De commissie stelde dit rapport al in september 2010 voor aan de raad. Het is trouwens niet het enige rapport. Ook de Veiligheidsraad kwam op 31 mei 2010 bijeen om de Israëlische militaire operatie te bespreken. In opvolging daarvan heeft de secretaris-generaal een onderzoekspanel onder leiding van Geoffrey Palmer opgericht, dat op 15 september 2010 een eerste voortgangsrapport heeft voorgelegd. Daarnaast is Israël zelf op 14 juni 2010 overgegaan tot de instelling van een speciale commissie, de zogenaamde commissie-Turkel, bestaande uit drie Israëli's en twee buitenlandse waarnemers. Die commissie diende na te gaan of de handelswijze van Israël in de lijn lag van het internationale recht. Ze publiceerde het eerste deel van haar rapport in januari 2011.

De Belgische positie werd uiteengezet in een persbericht van de Ministerraad op 4 juni 2010. Ik had eerder zelf mijn verontwaardiging geuit over de Israëlische militaire operatie en over het gebruik van disproportioneel machtsvertoon. Ik had dezelfde dag de ambassadeur van Israël in Brussel ontboden om uitleg te verstrekken. Ik heb van meet af aan gepleit voor een onafhankelijk onderzoek naar de feiten. Onze ambassadeur bij het Politiek- en Veiligheidscomité van de Europese Unie kreeg de opdracht om de nood van een internationaal onderzoek op te nemen in de verklaring van mevrouw Ashton, Hoge Vertegenwoordiger voor Buitenlandse Zaken en Veiligheidsbeleid van de Europese Unie.
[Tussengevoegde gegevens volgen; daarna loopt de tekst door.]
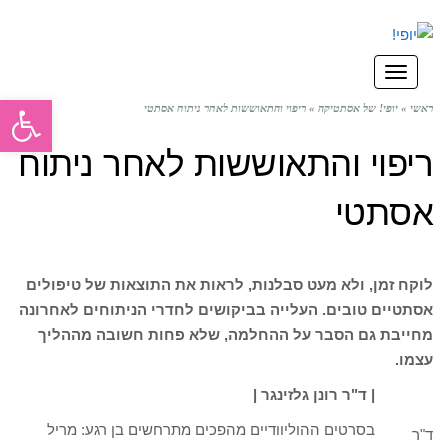
תפריט
פתח סרגל
ראשי
»
יופי! של אסתטיקה
»
ריפוי והתאוששות לאחר ניתוח אסתטי
ריפוי והתאוששות לאחר ניתוח
אסתטי
לוקח זמן, ולא מעט סבלנות, לראות את התוצאות של טיפולים
אסתטיים טובים. העלייה בביקושים לחדרי הניתוחים לאחרונה
מחייבת גם הסבר על ההחלמה, שלא פחות חשובה מההליך
עצמו.
| ד"ר רונן גלזינגר |
בסרטים ההוליוודיים מהפכים מתרחשים בן רגע: מריל
ד"ר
Ondanks onze diplomatieke inspanningen in juni 2010 om eensgezindheid te bevorderen binnen de Mensenrechtenraad en onder de EU-leden van die raad, teneinde de impact van de vraag naar een onderzoek te vergroten, zag België zich genoodzaakt zich samen met de meest EU-partners te onthouden. België betreurt dat het niet mogelijk is gebleken om rond deze aangelegenheid een consensus te bereiken. In onze nationale stemverklaring heeft België echter duidelijk zijn steun voor een internationaal onderzoek herhaald en eraan toegevoegd dat het onderzoek zelf belangrijker is dan een lange discussie over de modaliteiten ervan.

Ik wijs er tevens op dat tijdens de twee laatste sessies van de Mensenrechtenraad, in maart en juni 2011, België de resoluties van de Mensenrechtenraad over de follow-up van het vlootincident heeft gesteund. Het incident met de vloot is dus voor België niet zonder gevolg gebleven. Het is meermaals ter sprake gekomen op verschillende internationale fora. Ik kan verzekeren dat het ook aan bod is gekomen bij bilaterale gesprekken, zowel met Israël als met Turkije.

De heer Bert Anciaux (sp.a). - Ik ben tevreden met het antwoord. Ik had niet verwacht dat België al moeite had gedaan.